CHAPTER XXIV.

GIANTS AND DWARFS.

“Have dwarfs and giants ever really existed?”

“Only so long as no traveller penetrated the countries they were supposed to inhabit,” would be the reasonable reply. For since the globe has been explored in all directions, and tourists are compelled to be more measured in their narratives, travellers’ wonders are greatly diminished.

A belief in the existence of nations of giants and dwarfs was, however, long entertained; one of the many errors bequeathed to us by antiquity, and adopted by modern credulity.

The ancients had their Titans and Cyclops; of whom Polyphemus, the most towering, was three hundred feet high; while we moderns, more moderate, allow only ten feet to the Patagonian. From the period the Magellan regions became better known, their proportions were still further reduced; and we now allow only an average of seven feet. Credulity, distance, and the love of the marvellous, tend greatly to the exaggeration of such allotments.

The Bible, like mythology, has its giants; but in most cases, they are exceptional; and it is undeniable that nature often digresses, and produces individuals differing in stature from the ordinary standard of mankind.
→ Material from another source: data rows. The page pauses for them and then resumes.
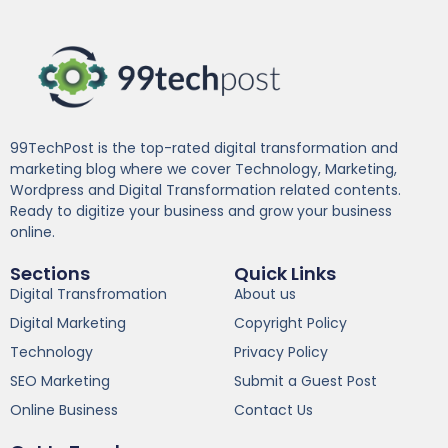
99TechPost is the top-rated digital transformation and
marketing blog where we cover Technology, Marketing,
Wordpress and Digital Transformation related contents.
Ready to digitize your business and grow your business
online.
Sections
Quick Links
Digital Transfromation
About us
Digital Marketing
Copyright Policy
Technology
Privacy Policy
SEO Marketing
Submit a Guest Post
Online Business
Contact Us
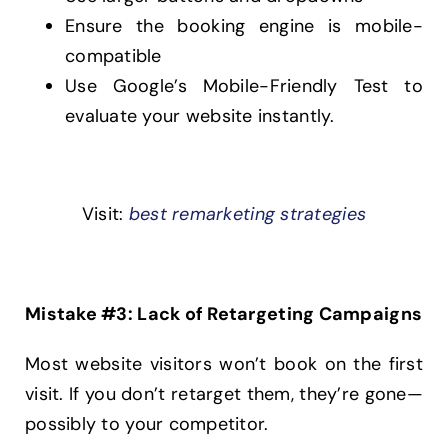
Ensure the booking engine is mobile-
compatible
Use Google’s Mobile-Friendly Test to
evaluate your website instantly.
Visit:
best remarketing strategies
Mistake #3: Lack of Retargeting Campaigns
Most website visitors won’t book on the first
visit. If you don’t retarget them, they’re gone—
possibly to your competitor.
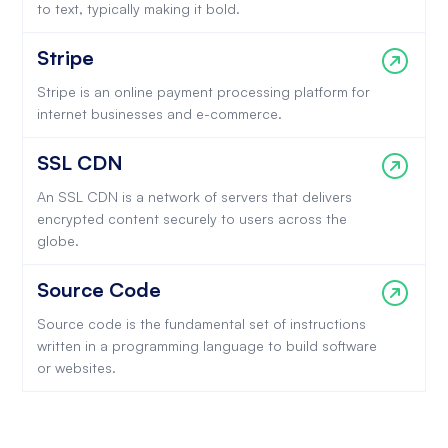
to text, typically making it bold.
Stripe
Stripe is an online payment processing platform for
internet businesses and e-commerce.
SSL CDN
An SSL CDN is a network of servers that delivers
encrypted content securely to users across the
globe.
Source Code
Source code is the fundamental set of instructions
written in a programming language to build software
or websites.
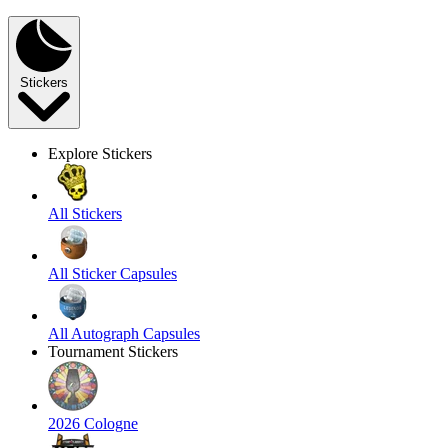
Stickers
Explore Stickers
All Stickers
All Sticker Capsules
All Autograph Capsules
Tournament Stickers
2026 Cologne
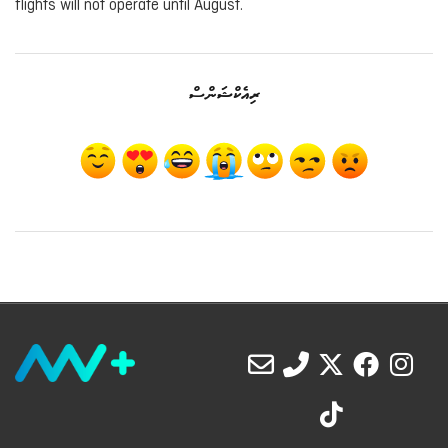
flights will not operate until August.
ރިއެކްޝަންސް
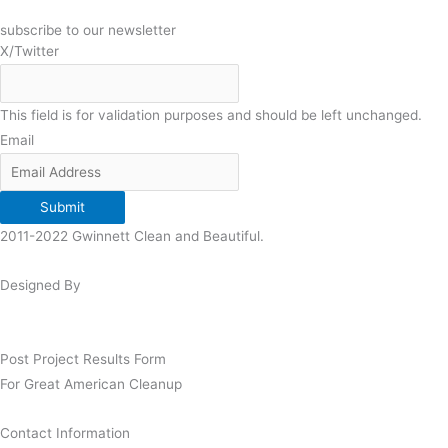
subscribe to our newsletter
X/Twitter
This field is for validation purposes and should be left unchanged.
Email
Submit
2011-2022 Gwinnett Clean and Beautiful.
Designed By
Post Project Results Form
For Great American Cleanup
Contact Information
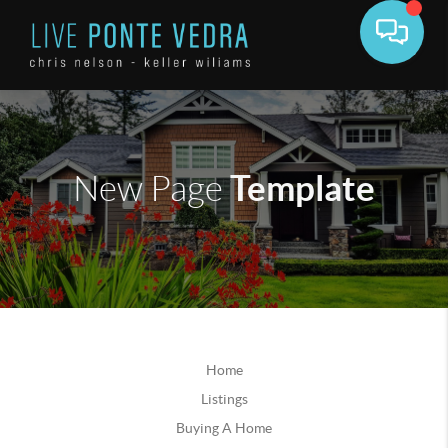
Template
New Page
Home
Listings
Buying A Home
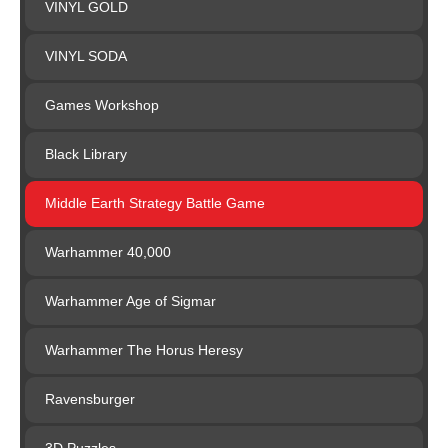
VINYL GOLD
VINYL SODA
Games Workshop
Black Library
Middle Earth Strategy Battle Game
Warhammer 40,000
Warhammer Age of Sigmar
Warhammer The Horus Heresy
Ravensburger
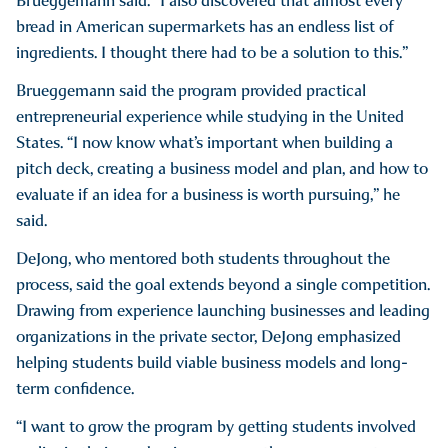
Brueggemann said. “I also discovered that almost every
bread in American supermarkets has an endless list of
ingredients. I thought there had to be a solution to this.”
Brueggemann said the program provided practical
entrepreneurial experience while studying in the United
States. “I now know what’s important when building a
pitch deck, creating a business model and plan, and how to
evaluate if an idea for a business is worth pursuing,” he
said.
DeJong, who mentored both students throughout the
process, said the goal extends beyond a single competition.
Drawing from experience launching businesses and leading
organizations in the private sector, DeJong emphasized
helping students build viable business models and long-
term confidence.
“I want to grow the program by getting students involved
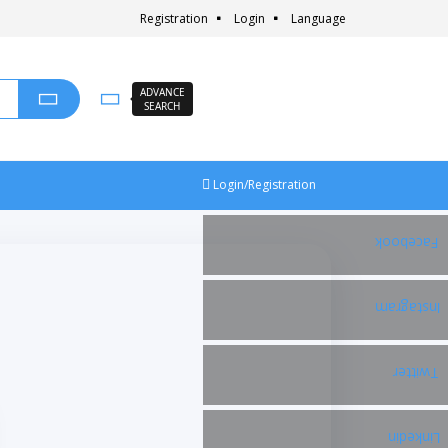
Registration
Login
Language
ADVANCE
SEARCH
Login/Registration
Facebook
Instagram
Twitter
Linkedin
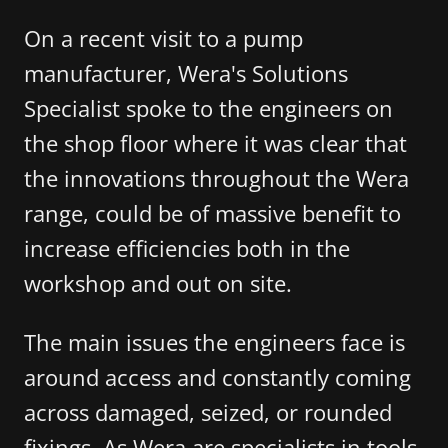
On a recent visit to a pump
manufacturer, Wera's Solutions
Specialist spoke to the engineers on
the shop floor where it was clear that
the innovations throughout the Wera
range, could be of massive benefit to
increase efficiencies both in the
workshop and out on site.
The main issues the engineers face is
around access and constantly coming
across damaged, seized, or rounded
fixings. As Wera are specialists in tools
Most people have heard of Bébé, the famous dwarf of the King of Poland, who came to Paris in the early part of the Consulate; and of Friand, the giant, whose height exceeded seven feet two inches. But these two were exceptions, not the types of a race. Excepting the Greenlanders, Laplanders, and Samoyedes, there is little variation of stature among the different populations of the globe, certainly not more than a tenth. As regards the inhabitants of the arctic regions, we must bear in mind that their stunted proportions are in harmony with the rigid, and unkindly nature of their climates; in proof of which may be cited the similarity of climate between Lapland and certain vallies of the frozen regions of Switzerland. A similar influence is manifest in the inhabitants of the two localities; the peasants of the Valais, afflicted with the goitre, having more analogy with the Laplanders than with the fine population of Switzerland.